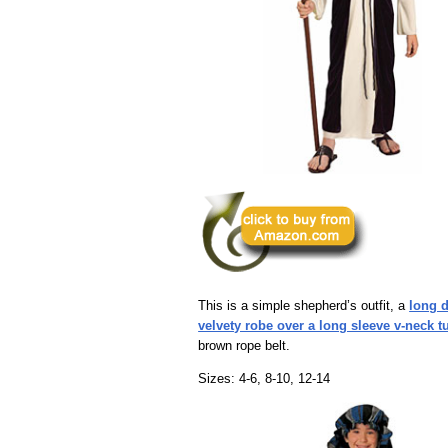
This is a simple shepherd’s outfit, a
long 
velvety robe over a long sleeve v-neck t
brown rope belt.
Sizes: 4-6, 8-10, 12-14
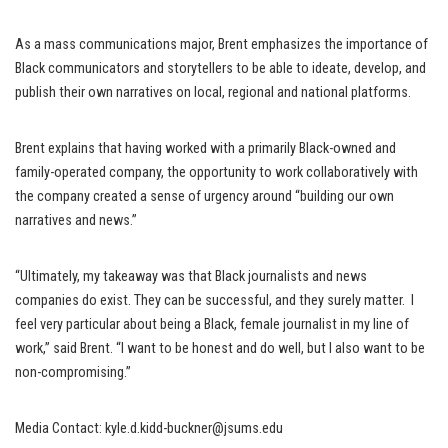
As a mass communications major, Brent emphasizes the importance of
Black communicators and storytellers to be able to ideate, develop, and
publish their own narratives on local, regional and national platforms.
Brent explains that having worked with a primarily Black-owned and
family-operated company, the opportunity to work collaboratively with
the company created a sense of urgency around “building our own
narratives and news.”
“Ultimately, my takeaway was that Black journalists and news
companies do exist. They can be successful, and they surely matter. I
feel very particular about being a Black, female journalist in my line of
work,” said Brent. “I want to be honest and do well, but I also want to be
non-compromising.”
Media Contact: kyle.d.kidd-buckner@jsums.edu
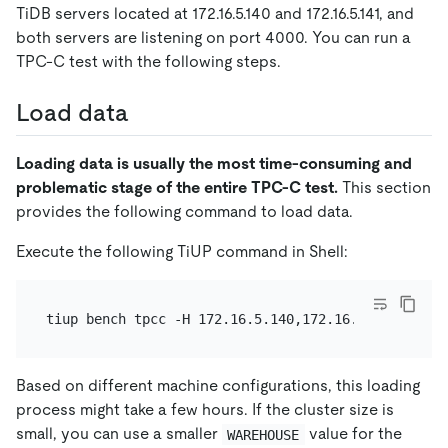
TiDB servers located at 172.16.5.140 and 172.16.5.141, and
both servers are listening on port 4000. You can run a
TPC-C test with the following steps.
Load data
Loading data is usually the most time-consuming and
problematic stage of the entire TPC-C test.
This section
provides the following command to load data.
Execute the following TiUP command in Shell:
Based on different machine configurations, this loading
process might take a few hours. If the cluster size is
small, you can use a smaller
value for the
WAREHOUSE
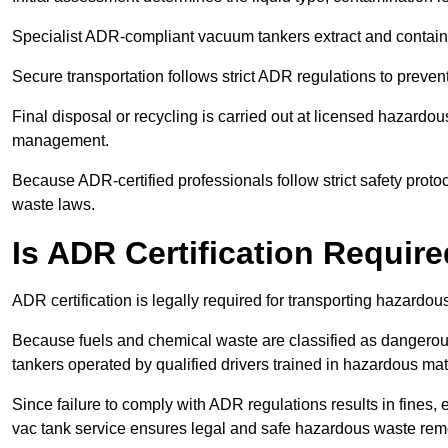
Specialist ADR-compliant vacuum tankers extract and contain h
Secure transportation follows strict ADR regulations to preve
Final disposal or recycling is carried out at licensed hazardou
management.
Because ADR-certified professionals follow strict safety pro
waste laws.
Is ADR Certification Requir
ADR certification is legally required for transporting hazard
Because fuels and chemical waste are classified as dangero
tankers operated by qualified drivers trained in hazardous mat
Since failure to comply with ADR regulations results in fines, e
vac tank service ensures legal and safe hazardous waste rem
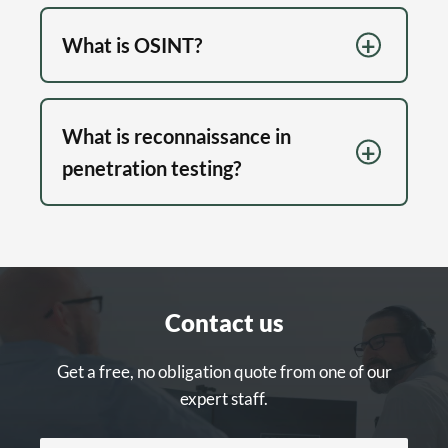
What is OSINT?
What is reconnaissance in
penetration testing?
Contact us
Get a free, no obligation quote from one of our
expert staff.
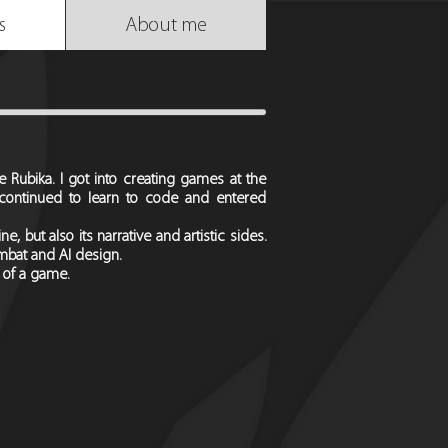
s
About me
Rubika. I got into creating games at the
continued to learn to code and entered
, but also its narrative and artistic sides.
ombat and AI design.
 of a game.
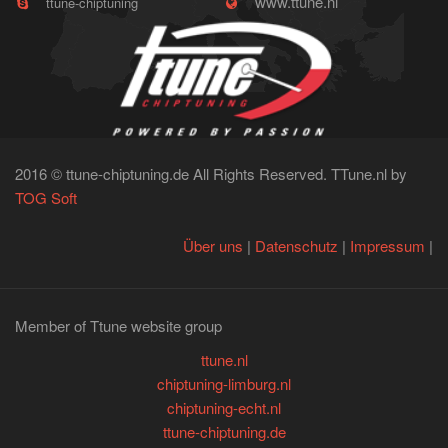
www.ttune.nl
ttune-chiptuning
2016 © ttune-chiptuning.de All Rights Reserved. TTune.nl by
TOG Soft
Über uns
|
Datenschutz
|
Impressum
|
Member of Ttune website group
ttune.nl
chiptuning-limburg.nl
chiptuning-echt.nl
ttune-chiptuning.de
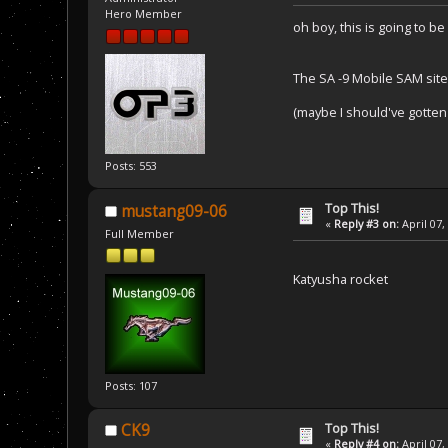
Hero Member
oh boy, this is going to be
The SA -9 Mobile SAM site
(maybe I should've gotten 
Posts: 553
Top This!
mustang09-06
«
Reply #3 on:
April 07,
Full Member
Katyusha rocket
Posts: 107
Top This!
CK9
«
Reply #4 on:
April 07,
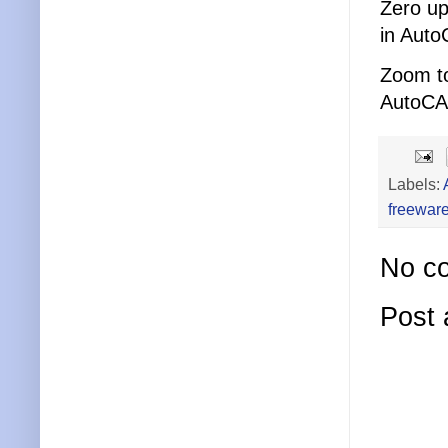
Zero up
in Auto
Zoom to
AutoCA
Labels:
freewar
No c
Post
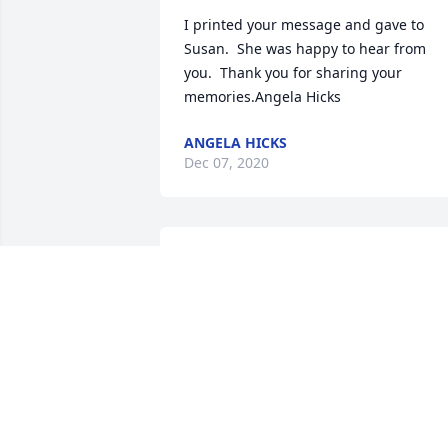
I printed your message and gave to 
Susan.  She was happy to hear from 
you.  Thank you for sharing your 
memories.Angela Hicks
ANGELA HICKS
Dec 07, 2020
Jacky was a wonderful brother who 
always looked out for me and gave goo
advice. Will miss him and our talks. Lov
to Susan, Monty, Angela, and Cole Riley
JOANN AND ROGER NELSON
Nov 26, 2020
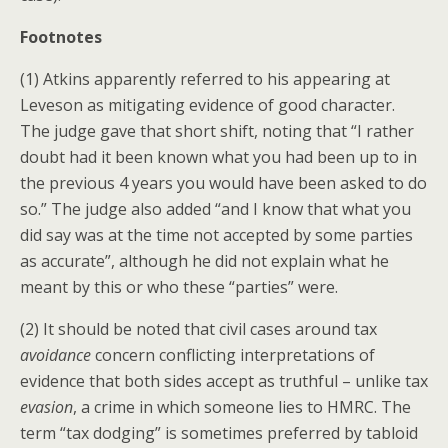
Footnotes
(1) Atkins apparently referred to his appearing at
Leveson as mitigating evidence of good character.
The judge gave that short shift, noting that “I rather
doubt had it been known what you had been up to in
the previous 4 years you would have been asked to do
so.” The judge also added “and I know that what you
did say was at the time not accepted by some parties
as accurate”, although he did not explain what he
meant by this or who these “parties” were.
(2) It should be noted that civil cases around tax
avoidance
concern conflicting interpretations of
evidence that both sides accept as truthful – unlike tax
evasion
, a crime in which someone lies to HMRC. The
term “tax dodging” is sometimes preferred by tabloid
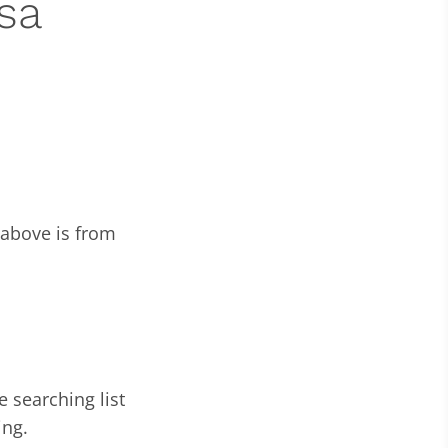
sa
 above is from
e searching list
ing.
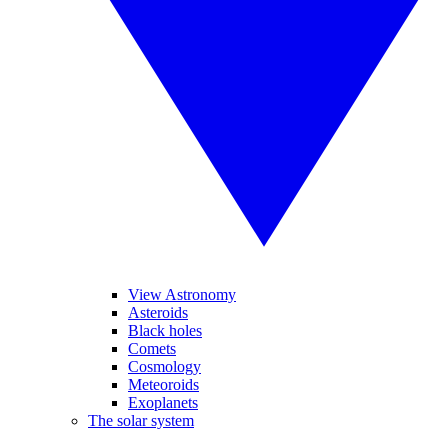
View Astronomy
Asteroids
Black holes
Comets
Cosmology
Meteoroids
Exoplanets
The solar system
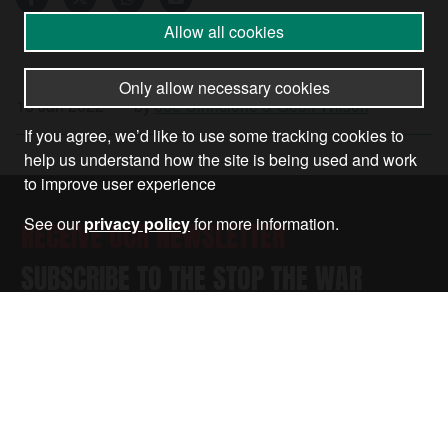
Allow all cookies
Only allow necessary cookies
18 Jan 2022
•
by
Joe Cirincione & Geoff Wilson
If you agree, we’d like to use some tracking cookies to
help us understand how the site is being used and work
to improve user experience
See our
privacy policy
for more information.
RECEIVE OUR NEWSLETTER
SUBSCRIBE TO THE STOP THE WAR
NEWSLETTER FOR UPDATES ON OUR
CAMPAIGNS, EVENTS, AND ACTIONS.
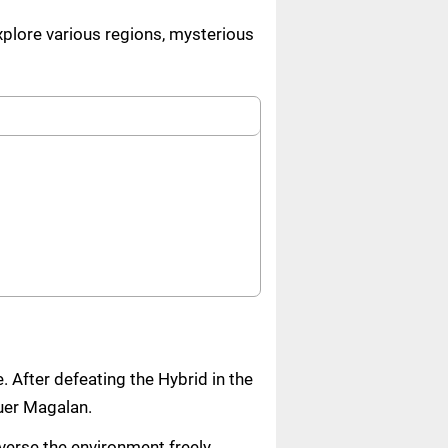
explore various regions, mysterious
. After defeating the Hybrid in the
quer Magalan.
verse the environment freely.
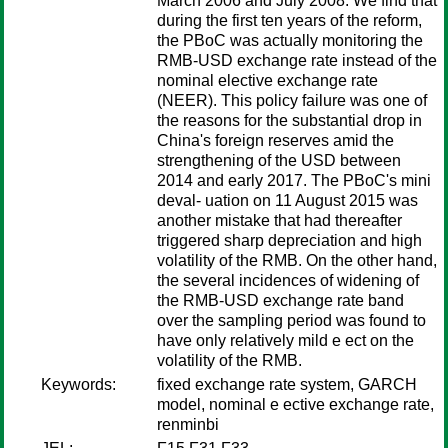
March 2006 and July 2008. We find that
during the first ten years of the reform,
the PBoC was actually monitoring the
RMB-USD exchange rate instead of the
nominal elective exchange rate
(NEER). This policy failure was one of
the reasons for the substantial drop in
China's foreign reserves amid the
strengthening of the USD between
2014 and early 2017. The PBoC's mini
deval- uation on 11 August 2015 was
another mistake that had thereafter
triggered sharp depreciation and high
volatility of the RMB. On the other hand,
the several incidences of widening of
the RMB-USD exchange rate band
over the sampling period was found to
have only relatively mild e ect on the
volatility of the RMB.
Keywords:
fixed exchange rate system, GARCH
model, nominal e ective exchange rate,
renminbi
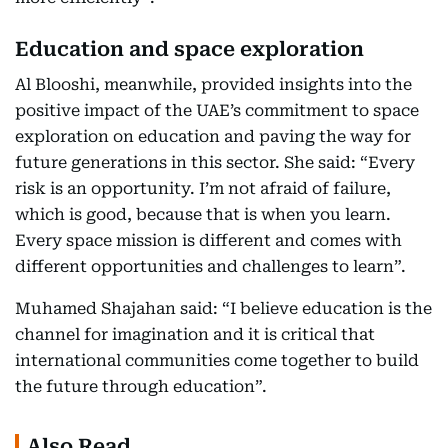
Education and space exploration
Al Blooshi, meanwhile, provided insights into the
positive impact of the UAE’s commitment to space
exploration on education and paving the way for
future generations in this sector. She said: “Every
risk is an opportunity. I’m not afraid of failure,
which is good, because that is when you learn.
Every space mission is different and comes with
different opportunities and challenges to learn”.
Muhamed Shajahan said: “I believe education is the
channel for imagination and it is critical that
international communities come together to build
the future through education”.
Also Read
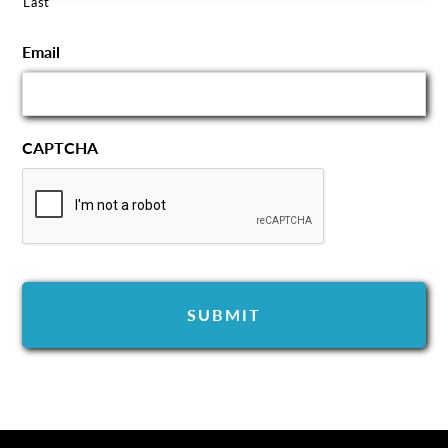
Last
Email
CAPTCHA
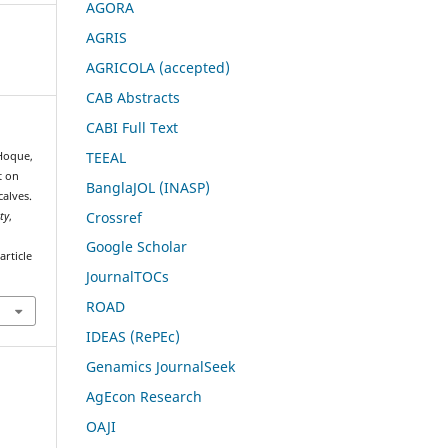
AGORA
AGRIS
AGRICOLA (accepted)
CAB Abstracts
CABI Full Text
TEEAL
 Hoque,
t on
BanglaJOL (INASP)
alves.
Crossref
ty
,
Google Scholar
rticle
JournalTOCs
ROAD
IDEAS (RePEc)
Genamics JournalSeek
AgEcon Research
OAJI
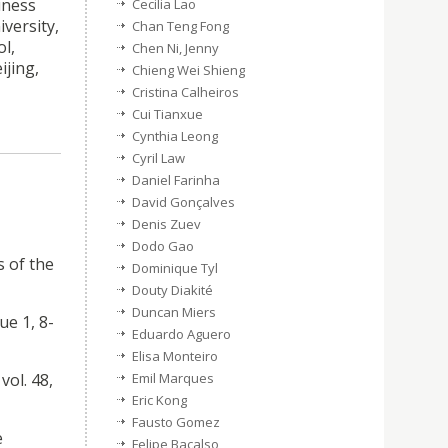
iness
Cecilia Lao
versity,
Chan Teng Fong
l,
Chen Ni, Jenny
ijing,
Chieng Wei Shieng
Cristina Calheiros
Cui Tianxue
Cynthia Leong
Cyril Law
Daniel Farinha
David Gonçalves
Denis Zuev
Dodo Gao
s of the
Dominique Tyl
Douty Diakité
Duncan Miers
ue 1, 8-
Eduardo Aguero
Elisa Monteiro
vol. 48,
Emil Marques
Eric Kong
Fausto Gomez
e
Felipe Bacalso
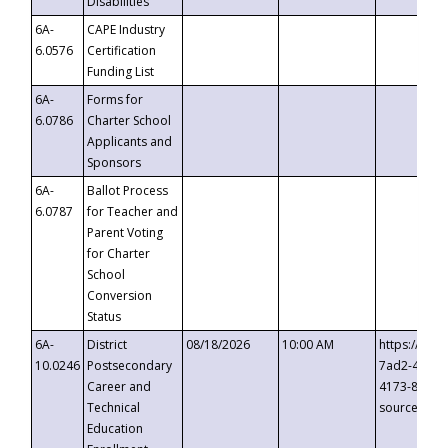
Disabilities
6A-
CAPE Industry
6.0576
Certification
Funding List
6A-
Forms for
6.0786
Charter School
Applicants and
Sponsors
6A-
Ballot Process
6.0787
for Teacher and
Parent Voting
for Charter
School
Conversion
Status
6A-
District
08/18/2026
10:00 AM
https://eve
10.0246
Postsecondary
7ad2-4249-
Career and
4173-8c1c-
Technical
source=cop
Education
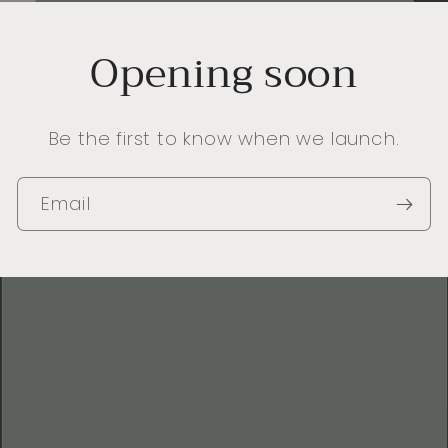
Opening soon
Be the first to know when we launch.
Email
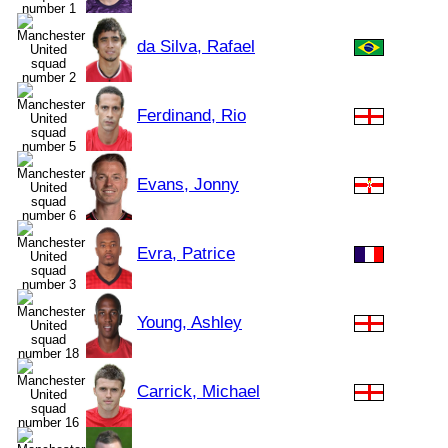
da Silva, Rafael
Ferdinand, Rio
Evans, Jonny
Evra, Patrice
Young, Ashley
Carrick, Michael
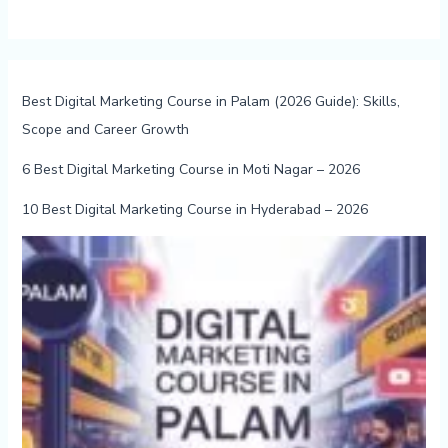
Best Digital Marketing Course in Palam (2026 Guide): Skills,
Scope and Career Growth
6 Best Digital Marketing Course in Moti Nagar – 2026
10 Best Digital Marketing Course in Hyderabad – 2026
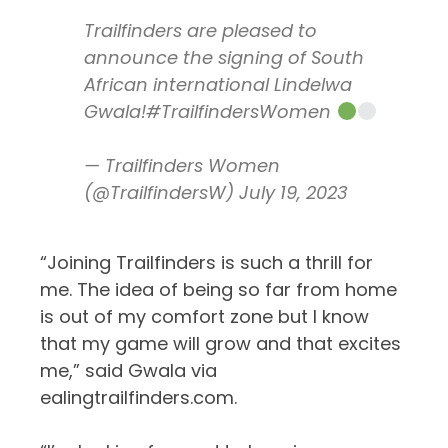
Trailfinders are pleased to
announce the signing of South
African international Lindelwa
Gwala!
#TrailfindersWomen
— Trailfinders Women
(@TrailfindersW)
July 19, 2023
“Joining Trailfinders is such a thrill for
me. The idea of being so far from home
is out of my comfort zone but I know
that my game will grow and that excites
me,” said Gwala via
ealingtrailfinders.com.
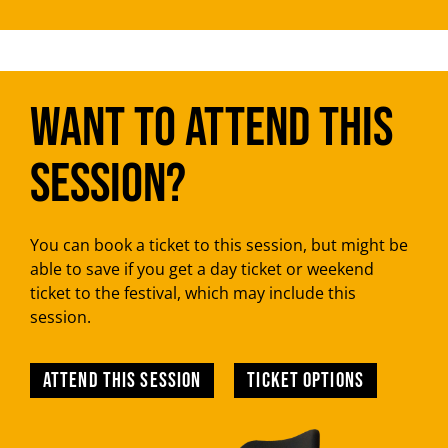
Want to attend this
session?
You can book a ticket to this session, but might be
able to save if you get a day ticket or weekend
ticket to the festival, which may include this
session.
Attend this session
TICKET OPTIONS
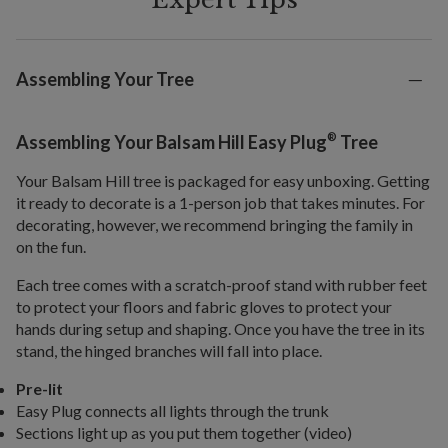
Assembling Your Tree
®
Assembling Your Balsam Hill Easy Plug
Tree
Your Balsam Hill tree is packaged for easy unboxing. Getting
it ready to decorate is a 1-person job that takes minutes. For
decorating, however, we recommend bringing the family in
on the fun.
Each tree comes with a scratch-proof stand with rubber feet
to protect your floors and fabric gloves to protect your
hands during setup and shaping. Once you have the tree in its
stand, the hinged branches will fall into place.
Pre-lit
Easy Plug connects all lights through the trunk
Sections light up as you put them together (video)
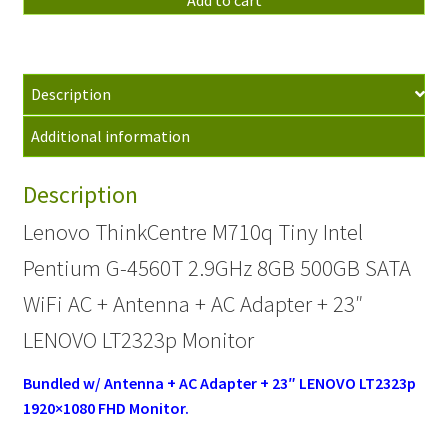
Tiny
Pentium
G-
Description
4560T
2.9GHz
Additional information
8GB
500GB
Description
WiFi
AC
Lenovo ThinkCentre M710q Tiny Intel
+
Pentium G-4560T 2.9GHz 8GB 500GB SATA
BUNDLE
quantity
WiFi AC + Antenna + AC Adapter + 23″
LENOVO LT2323p Monitor
Bundled w/ Antenna + AC Adapter + 23″ LENOVO LT2323p
1920×1080 FHD
Monitor.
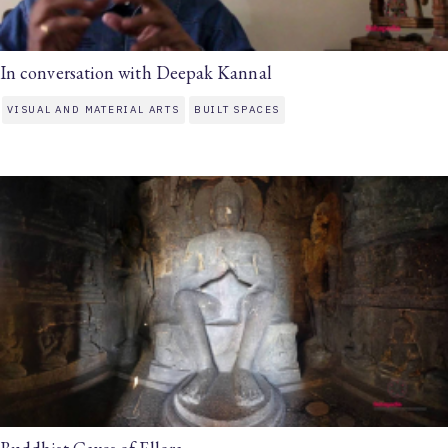
In conversation with Deepak Kannal
VISUAL AND MATERIAL ARTS
BUILT SPACES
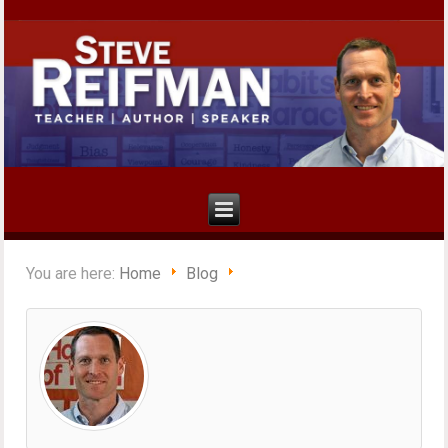
You are here:
Home
Blog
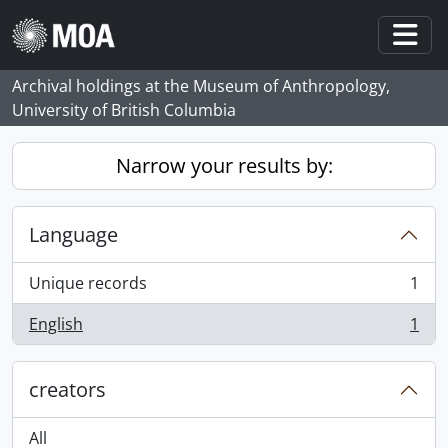
Skip to main content
Togg
Archival holdings at the Museum of Anthropology,
University of British Columbia
Narrow your results by:
Language
Unique records
1
, 1 results
English
1
, 1 results
creators
All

+ + + + +

Check each line of the entries above for the word "long". List the ones that have it.

long 
velvety robe over a long sleeve v-neck t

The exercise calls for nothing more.